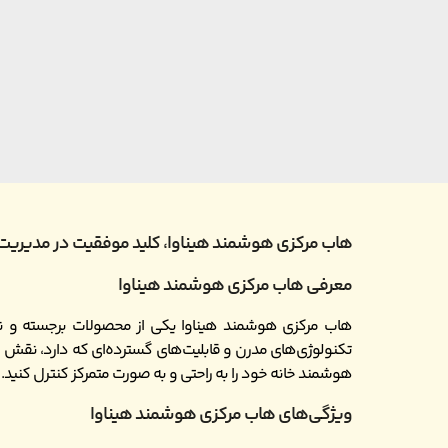
هاب مرکزی هوشمند هیناوا، کلید موفقیت در مدیریت
معرفی هاب مرکزی هوشمند هیناوا
هاب مرکزی هوشمند هیناوا یکی از محصولات برجسته و نوآ
تکنولوژی‌های مدرن و قابلیت‌های گسترده‌ای که دارد، نقش ح
هوشمند خانه خود را به راحتی و به صورت متمرکز کنترل کنید.
ویژگی‌های هاب مرکزی هوشمند هیناوا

Task instructions
Copy every single line of the material above that holds "مرکزی".

Task answer
هاب مرکزی هوشمند هیناوا، کلید موفقیت در مدیریت
معرفی هاب مرکزی هوشمند هیناوا
هاب مرکزی هوشمند هیناوا یکی از محصولات برجسته و نوآ
ویژگی‌های هاب مرکزی هوشمند هیناوا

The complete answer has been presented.